[Data excerpts]
* * * * *

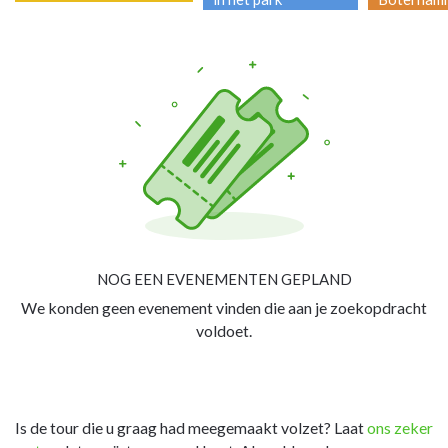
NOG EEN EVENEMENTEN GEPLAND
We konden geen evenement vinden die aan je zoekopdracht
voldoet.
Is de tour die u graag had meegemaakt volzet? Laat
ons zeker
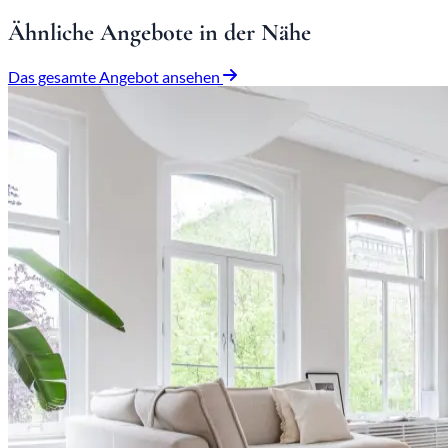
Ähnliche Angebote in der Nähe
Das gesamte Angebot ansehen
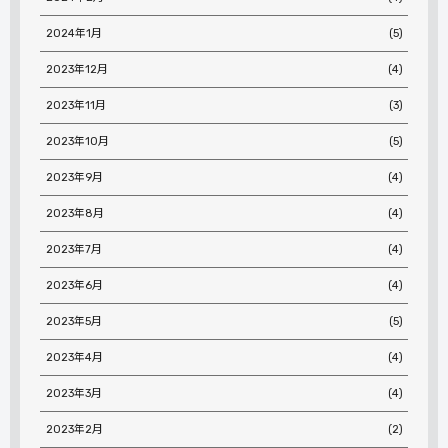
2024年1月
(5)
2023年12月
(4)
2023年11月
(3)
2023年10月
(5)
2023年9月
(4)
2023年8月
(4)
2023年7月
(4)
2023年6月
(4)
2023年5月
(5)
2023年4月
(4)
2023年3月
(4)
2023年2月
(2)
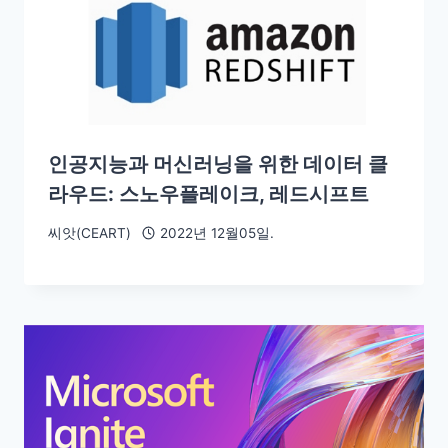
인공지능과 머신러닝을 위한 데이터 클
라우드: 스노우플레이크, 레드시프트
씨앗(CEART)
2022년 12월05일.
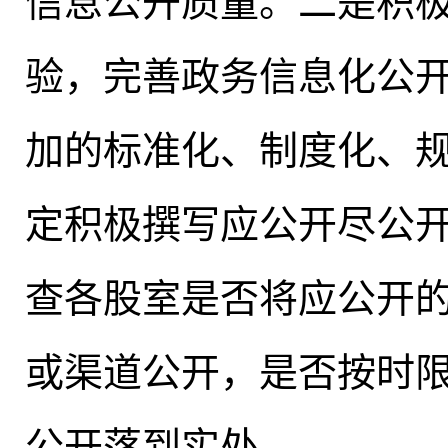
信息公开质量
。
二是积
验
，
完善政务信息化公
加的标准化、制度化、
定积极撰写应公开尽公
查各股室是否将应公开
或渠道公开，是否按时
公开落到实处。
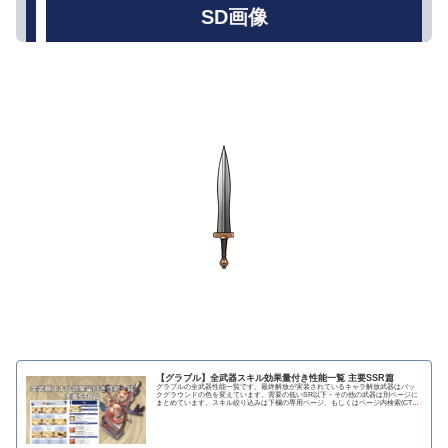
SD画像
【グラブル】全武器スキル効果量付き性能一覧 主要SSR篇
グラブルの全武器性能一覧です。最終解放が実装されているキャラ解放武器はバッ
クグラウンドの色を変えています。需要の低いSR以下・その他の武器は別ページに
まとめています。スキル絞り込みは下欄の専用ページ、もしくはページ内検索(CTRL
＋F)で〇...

* * * * *

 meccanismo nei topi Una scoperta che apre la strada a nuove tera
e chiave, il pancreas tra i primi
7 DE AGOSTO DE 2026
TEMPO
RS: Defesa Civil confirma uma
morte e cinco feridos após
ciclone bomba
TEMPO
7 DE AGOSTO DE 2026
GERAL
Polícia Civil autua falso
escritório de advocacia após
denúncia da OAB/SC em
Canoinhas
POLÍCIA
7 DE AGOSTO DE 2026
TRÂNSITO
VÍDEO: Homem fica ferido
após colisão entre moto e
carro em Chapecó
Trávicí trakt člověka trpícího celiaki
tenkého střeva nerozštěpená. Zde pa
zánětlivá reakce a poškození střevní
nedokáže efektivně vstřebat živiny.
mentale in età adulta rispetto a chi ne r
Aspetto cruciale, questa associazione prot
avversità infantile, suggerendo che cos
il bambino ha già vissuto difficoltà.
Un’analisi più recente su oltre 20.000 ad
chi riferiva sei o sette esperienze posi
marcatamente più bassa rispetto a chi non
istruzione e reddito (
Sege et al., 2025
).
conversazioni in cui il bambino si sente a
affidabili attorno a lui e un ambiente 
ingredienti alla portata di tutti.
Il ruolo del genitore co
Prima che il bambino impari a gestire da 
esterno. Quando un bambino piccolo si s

* * * * *

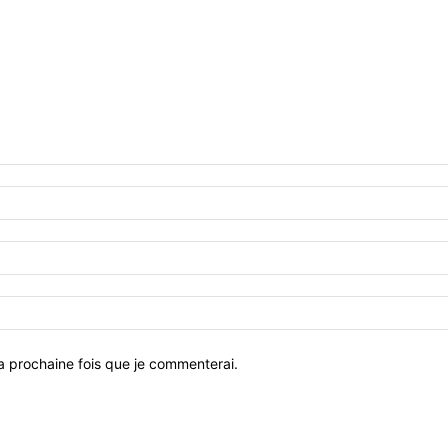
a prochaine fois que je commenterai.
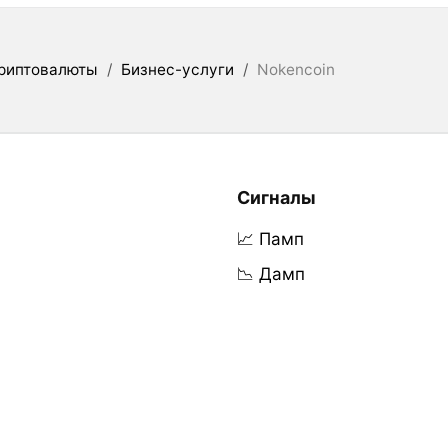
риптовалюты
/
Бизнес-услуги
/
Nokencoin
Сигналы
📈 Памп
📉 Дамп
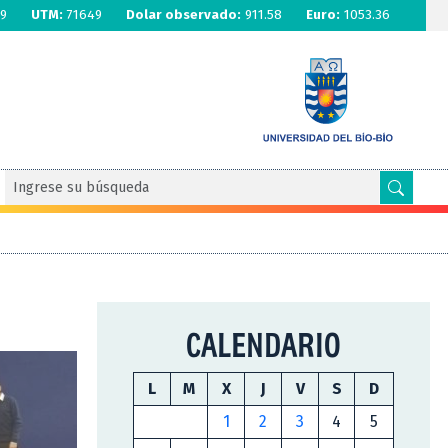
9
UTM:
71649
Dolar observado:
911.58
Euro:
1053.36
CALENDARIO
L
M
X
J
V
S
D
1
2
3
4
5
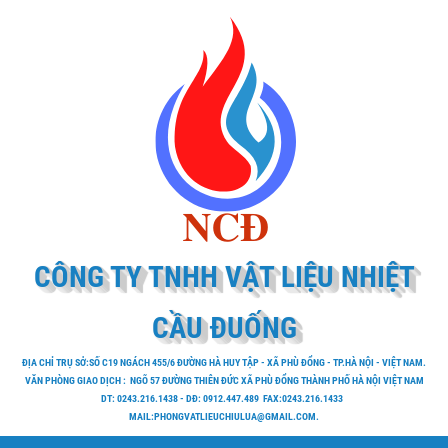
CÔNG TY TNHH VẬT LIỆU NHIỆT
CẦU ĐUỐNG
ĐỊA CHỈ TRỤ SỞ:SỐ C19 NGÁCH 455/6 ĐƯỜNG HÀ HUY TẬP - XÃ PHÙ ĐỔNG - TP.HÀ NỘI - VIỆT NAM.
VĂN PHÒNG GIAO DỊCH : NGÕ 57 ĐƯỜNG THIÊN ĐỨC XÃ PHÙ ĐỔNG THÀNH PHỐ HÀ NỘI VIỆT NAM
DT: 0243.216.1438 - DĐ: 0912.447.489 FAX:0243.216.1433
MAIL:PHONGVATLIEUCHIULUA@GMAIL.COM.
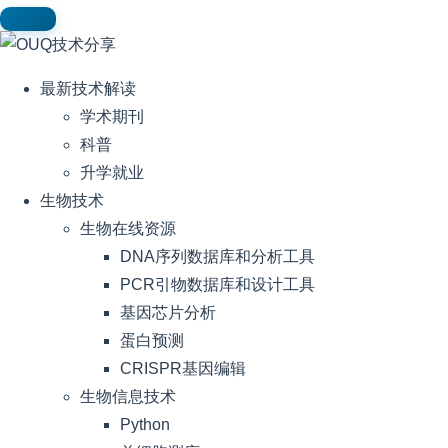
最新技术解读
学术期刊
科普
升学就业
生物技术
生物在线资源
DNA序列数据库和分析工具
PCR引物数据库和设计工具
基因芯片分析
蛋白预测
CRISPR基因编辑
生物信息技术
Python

* * * * *

Return, from the data above, each line in which the string "VIỆT" appears.

ĐỊA CHỈ TRỤ SỞ:SỐ C19 NGÁCH 455/6 ĐƯỜNG HÀ HUY TẬP - XÃ PHÙ ĐỔNG - TP.HÀ NỘI - VIỆT NAM.
VĂN PHÒNG GIAO DỊCH : NGÕ 57 ĐƯỜNG THIÊN ĐỨC XÃ PHÙ ĐỔNG THÀNH PHỐ HÀ NỘI VIỆT NAM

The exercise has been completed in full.